From 1980 to 1983 factorial experiments at Saxmundham were made on winter wheat following beans, so as to minimize losses from foot and root rots and increase potential yields. All tested seed-bed N, and amounts and times of application of N in spring, both with and without sprays intended to limit losses from aphids and from diseases. The tests were made on one semi-dwarf variety in 1980 and on two contrasting varieties from 1981 to 1983. In 1982 and 1983 a comparison was made between wheat following beans and wheat following wheat; all treatments were applied cumulatively to the two successive wheat crops.
In 1980 and in 1981 N given in March greatly increased the number of shoots in April but had little effect on the final number of ears. Yields of grain were greatly increased by N given during April and by sequential sprays with fungicides and aphicide; these two factors interacted so that responses to N were larger with the sprays than without. Yield responses to seed-bed N, although small, were greater than the benefits from applying divided instead of single N dressings in spring. The number of ears was greatly increased by increasing the amount of N given in April, but only slightly by any of the other treatments. The weight of 1000 grains was greatly increased by the sprays of aphicide and fungicides and was decreased by N in 1981, but not in 1980. Largest yields of grain were 10·14 t/ha in 1980 and 10·91 t/ha in 1981 when N was given in spring at 160 and 200 kg/ha respectively, and the crops were sprayed with pesticides.

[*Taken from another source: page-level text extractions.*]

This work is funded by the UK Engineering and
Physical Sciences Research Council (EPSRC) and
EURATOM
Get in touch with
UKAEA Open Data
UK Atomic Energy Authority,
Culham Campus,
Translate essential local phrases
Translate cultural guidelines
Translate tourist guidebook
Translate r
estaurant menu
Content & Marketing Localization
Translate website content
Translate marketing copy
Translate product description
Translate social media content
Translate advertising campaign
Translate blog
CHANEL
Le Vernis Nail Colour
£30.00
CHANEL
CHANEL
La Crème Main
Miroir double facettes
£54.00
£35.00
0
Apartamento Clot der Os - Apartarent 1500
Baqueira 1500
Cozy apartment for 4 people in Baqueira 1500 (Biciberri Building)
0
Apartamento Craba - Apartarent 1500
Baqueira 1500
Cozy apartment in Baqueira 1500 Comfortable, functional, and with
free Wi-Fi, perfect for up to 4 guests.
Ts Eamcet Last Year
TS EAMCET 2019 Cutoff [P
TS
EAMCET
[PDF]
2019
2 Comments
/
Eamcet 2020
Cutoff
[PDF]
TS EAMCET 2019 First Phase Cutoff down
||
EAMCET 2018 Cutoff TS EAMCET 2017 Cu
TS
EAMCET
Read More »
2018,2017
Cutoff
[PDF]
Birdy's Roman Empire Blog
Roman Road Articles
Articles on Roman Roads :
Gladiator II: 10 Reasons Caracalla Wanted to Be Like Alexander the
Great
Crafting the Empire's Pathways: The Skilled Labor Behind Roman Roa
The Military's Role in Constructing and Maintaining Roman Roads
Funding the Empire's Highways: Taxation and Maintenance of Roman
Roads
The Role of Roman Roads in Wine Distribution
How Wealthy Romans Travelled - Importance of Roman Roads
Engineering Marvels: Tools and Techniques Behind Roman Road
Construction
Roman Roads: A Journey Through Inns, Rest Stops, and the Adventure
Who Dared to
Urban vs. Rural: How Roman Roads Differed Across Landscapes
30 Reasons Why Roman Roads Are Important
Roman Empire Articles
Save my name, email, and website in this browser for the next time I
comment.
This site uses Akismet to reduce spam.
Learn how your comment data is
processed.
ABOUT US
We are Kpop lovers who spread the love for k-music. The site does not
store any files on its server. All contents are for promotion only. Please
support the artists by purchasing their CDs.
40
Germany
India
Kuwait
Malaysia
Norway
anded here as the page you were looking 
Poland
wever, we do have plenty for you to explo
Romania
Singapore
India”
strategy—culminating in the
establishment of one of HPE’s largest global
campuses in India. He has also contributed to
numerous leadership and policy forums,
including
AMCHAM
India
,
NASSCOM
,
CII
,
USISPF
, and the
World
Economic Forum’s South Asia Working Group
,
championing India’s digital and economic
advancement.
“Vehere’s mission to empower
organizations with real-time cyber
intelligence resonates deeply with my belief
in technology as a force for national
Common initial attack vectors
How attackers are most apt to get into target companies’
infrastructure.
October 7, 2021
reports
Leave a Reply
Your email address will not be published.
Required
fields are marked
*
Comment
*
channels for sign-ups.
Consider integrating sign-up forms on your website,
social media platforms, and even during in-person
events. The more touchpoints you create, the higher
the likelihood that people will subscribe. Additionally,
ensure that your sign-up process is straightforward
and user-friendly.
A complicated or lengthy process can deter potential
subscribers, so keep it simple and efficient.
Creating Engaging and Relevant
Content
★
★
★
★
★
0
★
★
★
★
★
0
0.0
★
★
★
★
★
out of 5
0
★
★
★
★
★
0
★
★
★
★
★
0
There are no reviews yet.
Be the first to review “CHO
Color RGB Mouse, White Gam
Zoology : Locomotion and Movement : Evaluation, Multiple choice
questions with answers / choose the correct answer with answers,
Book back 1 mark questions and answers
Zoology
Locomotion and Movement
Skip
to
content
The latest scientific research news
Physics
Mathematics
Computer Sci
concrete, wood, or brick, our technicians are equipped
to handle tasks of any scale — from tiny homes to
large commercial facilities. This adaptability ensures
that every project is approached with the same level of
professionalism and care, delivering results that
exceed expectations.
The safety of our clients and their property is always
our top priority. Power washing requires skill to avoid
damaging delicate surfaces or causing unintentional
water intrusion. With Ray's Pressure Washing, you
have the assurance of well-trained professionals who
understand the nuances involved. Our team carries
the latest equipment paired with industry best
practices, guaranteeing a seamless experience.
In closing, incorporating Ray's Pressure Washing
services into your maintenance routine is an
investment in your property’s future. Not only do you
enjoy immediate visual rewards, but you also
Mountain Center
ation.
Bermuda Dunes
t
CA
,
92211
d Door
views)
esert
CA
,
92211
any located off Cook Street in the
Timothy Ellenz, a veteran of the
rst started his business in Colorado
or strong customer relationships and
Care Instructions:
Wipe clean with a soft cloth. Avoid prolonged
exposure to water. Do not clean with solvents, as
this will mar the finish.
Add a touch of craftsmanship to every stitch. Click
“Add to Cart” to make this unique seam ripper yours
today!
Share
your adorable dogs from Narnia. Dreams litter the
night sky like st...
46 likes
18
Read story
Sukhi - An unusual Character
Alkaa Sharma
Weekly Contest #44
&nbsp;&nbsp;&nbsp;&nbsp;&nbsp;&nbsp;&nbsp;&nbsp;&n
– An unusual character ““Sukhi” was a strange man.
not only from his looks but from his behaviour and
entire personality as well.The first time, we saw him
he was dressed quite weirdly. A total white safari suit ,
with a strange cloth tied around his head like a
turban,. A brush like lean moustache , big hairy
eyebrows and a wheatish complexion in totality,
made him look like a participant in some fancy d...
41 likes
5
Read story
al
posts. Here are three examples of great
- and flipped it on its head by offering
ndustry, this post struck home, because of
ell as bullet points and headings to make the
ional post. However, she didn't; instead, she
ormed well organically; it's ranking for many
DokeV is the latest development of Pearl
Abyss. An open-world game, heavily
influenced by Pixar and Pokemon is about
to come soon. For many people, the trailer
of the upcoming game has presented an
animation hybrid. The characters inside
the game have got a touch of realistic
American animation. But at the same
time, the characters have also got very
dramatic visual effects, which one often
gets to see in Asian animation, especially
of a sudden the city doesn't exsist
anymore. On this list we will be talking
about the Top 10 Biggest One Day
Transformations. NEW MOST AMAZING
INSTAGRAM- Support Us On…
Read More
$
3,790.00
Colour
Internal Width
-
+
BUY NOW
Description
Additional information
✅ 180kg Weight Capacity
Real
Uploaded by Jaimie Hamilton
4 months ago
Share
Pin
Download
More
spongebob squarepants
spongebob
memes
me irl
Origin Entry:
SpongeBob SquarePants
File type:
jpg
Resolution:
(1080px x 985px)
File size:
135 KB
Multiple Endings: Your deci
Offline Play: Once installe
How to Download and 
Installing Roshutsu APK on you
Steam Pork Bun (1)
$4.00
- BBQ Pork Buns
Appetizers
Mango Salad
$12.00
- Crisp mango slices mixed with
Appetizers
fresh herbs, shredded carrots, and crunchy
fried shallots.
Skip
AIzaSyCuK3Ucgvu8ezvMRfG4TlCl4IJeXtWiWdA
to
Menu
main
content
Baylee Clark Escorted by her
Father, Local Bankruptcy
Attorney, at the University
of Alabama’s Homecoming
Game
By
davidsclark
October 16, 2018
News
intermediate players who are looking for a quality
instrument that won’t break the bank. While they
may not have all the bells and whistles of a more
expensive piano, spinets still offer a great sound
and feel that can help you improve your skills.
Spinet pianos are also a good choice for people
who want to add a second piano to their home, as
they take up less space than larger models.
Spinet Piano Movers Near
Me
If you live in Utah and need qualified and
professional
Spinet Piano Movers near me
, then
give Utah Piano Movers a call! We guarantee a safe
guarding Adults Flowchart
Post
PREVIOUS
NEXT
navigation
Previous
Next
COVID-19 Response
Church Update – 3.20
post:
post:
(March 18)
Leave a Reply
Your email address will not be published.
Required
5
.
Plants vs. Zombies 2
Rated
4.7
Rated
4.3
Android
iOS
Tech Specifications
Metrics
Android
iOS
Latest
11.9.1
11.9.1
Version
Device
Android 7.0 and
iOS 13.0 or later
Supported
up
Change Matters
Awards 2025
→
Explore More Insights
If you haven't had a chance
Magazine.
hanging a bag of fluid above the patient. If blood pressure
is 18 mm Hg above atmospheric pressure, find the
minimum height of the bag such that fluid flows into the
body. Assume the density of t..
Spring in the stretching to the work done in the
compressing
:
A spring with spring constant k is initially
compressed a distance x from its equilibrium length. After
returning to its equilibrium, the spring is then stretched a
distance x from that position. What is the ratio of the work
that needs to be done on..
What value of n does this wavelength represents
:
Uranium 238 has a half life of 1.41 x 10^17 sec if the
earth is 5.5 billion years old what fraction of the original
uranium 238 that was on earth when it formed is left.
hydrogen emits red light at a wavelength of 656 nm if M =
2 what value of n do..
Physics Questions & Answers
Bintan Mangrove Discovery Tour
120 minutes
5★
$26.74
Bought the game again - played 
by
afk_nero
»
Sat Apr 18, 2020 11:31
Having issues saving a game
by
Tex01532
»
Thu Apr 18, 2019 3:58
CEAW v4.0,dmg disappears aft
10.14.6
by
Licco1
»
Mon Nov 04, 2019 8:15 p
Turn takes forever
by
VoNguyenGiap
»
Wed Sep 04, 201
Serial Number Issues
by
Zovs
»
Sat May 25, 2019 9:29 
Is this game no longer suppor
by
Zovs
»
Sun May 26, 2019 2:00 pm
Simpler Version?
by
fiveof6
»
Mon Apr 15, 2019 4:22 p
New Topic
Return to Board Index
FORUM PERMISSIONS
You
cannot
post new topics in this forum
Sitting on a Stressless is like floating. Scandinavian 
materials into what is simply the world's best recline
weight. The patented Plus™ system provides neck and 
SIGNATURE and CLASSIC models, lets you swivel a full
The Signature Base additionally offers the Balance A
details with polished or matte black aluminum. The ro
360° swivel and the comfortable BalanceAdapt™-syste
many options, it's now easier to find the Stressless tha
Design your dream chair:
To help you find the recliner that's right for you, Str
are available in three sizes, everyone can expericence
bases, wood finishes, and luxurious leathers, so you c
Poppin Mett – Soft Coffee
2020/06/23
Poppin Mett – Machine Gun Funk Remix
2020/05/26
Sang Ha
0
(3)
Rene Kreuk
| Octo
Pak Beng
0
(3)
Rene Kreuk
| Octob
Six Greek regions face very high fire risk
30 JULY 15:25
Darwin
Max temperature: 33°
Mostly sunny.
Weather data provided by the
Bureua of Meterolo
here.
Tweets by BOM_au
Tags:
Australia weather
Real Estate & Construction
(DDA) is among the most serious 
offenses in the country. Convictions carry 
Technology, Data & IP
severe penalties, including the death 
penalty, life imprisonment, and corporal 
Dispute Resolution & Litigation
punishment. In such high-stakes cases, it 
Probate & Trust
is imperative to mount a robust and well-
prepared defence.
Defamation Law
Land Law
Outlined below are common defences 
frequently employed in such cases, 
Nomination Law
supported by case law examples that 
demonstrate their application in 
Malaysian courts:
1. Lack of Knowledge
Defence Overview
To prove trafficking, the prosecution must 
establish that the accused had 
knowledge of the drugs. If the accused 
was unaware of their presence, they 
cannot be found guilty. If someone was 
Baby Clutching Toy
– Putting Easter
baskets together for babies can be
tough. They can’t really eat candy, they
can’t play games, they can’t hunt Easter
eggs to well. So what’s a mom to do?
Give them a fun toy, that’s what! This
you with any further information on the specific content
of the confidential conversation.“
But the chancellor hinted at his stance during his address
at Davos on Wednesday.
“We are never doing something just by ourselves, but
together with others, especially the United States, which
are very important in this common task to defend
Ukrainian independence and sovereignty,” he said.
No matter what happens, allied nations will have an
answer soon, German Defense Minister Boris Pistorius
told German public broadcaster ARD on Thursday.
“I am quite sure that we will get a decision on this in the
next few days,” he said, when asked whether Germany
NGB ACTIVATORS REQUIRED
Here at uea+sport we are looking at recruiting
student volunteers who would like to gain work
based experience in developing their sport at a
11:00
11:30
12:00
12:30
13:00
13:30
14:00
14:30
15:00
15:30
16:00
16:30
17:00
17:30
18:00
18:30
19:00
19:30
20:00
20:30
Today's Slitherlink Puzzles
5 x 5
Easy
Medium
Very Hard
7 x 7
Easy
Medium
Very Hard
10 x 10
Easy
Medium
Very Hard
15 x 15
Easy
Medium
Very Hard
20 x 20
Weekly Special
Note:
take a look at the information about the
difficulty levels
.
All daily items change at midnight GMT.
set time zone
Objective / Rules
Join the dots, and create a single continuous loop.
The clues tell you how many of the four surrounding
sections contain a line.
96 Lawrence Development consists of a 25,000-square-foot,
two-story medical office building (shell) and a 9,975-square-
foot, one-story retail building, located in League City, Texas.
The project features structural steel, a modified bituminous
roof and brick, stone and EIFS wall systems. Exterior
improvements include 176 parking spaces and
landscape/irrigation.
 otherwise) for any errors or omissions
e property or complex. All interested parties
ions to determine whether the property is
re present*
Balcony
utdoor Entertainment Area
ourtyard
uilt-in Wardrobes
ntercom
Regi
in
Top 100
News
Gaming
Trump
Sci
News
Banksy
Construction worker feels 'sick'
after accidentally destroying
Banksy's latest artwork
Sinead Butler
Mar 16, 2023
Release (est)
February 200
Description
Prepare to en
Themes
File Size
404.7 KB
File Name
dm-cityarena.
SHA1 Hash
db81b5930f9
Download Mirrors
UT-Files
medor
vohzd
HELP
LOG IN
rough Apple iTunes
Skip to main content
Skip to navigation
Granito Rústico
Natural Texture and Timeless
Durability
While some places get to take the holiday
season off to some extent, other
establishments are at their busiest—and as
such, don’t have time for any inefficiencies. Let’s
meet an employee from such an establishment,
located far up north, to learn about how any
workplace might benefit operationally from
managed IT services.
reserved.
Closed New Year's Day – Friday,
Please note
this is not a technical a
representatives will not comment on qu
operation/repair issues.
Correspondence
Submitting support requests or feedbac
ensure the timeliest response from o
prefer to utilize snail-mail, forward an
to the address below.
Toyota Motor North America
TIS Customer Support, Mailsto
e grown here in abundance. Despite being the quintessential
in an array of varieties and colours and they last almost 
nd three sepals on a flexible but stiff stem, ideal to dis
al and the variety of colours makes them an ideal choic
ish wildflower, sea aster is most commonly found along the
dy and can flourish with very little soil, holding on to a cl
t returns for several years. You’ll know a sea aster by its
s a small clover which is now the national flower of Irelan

In 1982 and 1983 N applied in March again greatly increased the number of shoots in April, but not the final number of ears. Yields of grain were larger after beans than after wheat, mainly because the number of ears and the weight of 1000 grains were greater. This may have been because take-all (Gaeumannomyces graminisvar. tritici) was more severe where wheat followed wheat. Previous cropping also interacted with variety; Avalon yielded slightly less than Norman where take-all was slight but much less where take-all was severe. Where N was given the mean loss in yield from growing Avalon rather than Norman in the 2 years was 2·47 t/ha after wheat and 0·37 t/ha after beans. The take-all disease ratings of Norman and Avalon after wheat were 132 and 197 respectively. Yields of grain were greatly increased by N given during April, especially of wheat following wheat and where it was protected with sprays; then the mean yield was only 2·79 t/ha without N but 8·78 with 235 kg N/ha. Where wheat followed beans, yields were 6·89 t/ha without N and 11·07 with 175 kg N/ha. Applying N to the seed bed increased yields slightly, and again by more than by dividing the dressing of N in spring. The number of ears was greatly increased by N in spring and a little by all the other factors that increased grain yield. The weight of 1000 grains was increased greatly by the sprays of aphicide and fungicides, was decreased by N, and was larger for Norman than for Avalon.
In 1980–1, after beans, the mean amounts of N removed by the grain (where aphicide and fungicides were given) ranged from 81 kg/ha without N fertilizer to 167 where most N was given. In 1982–3 comparable values ranged from 86 kg N/ha to 191 where wheat followed beans and from 35 kg N/ha to 168 where wheat followed wheat.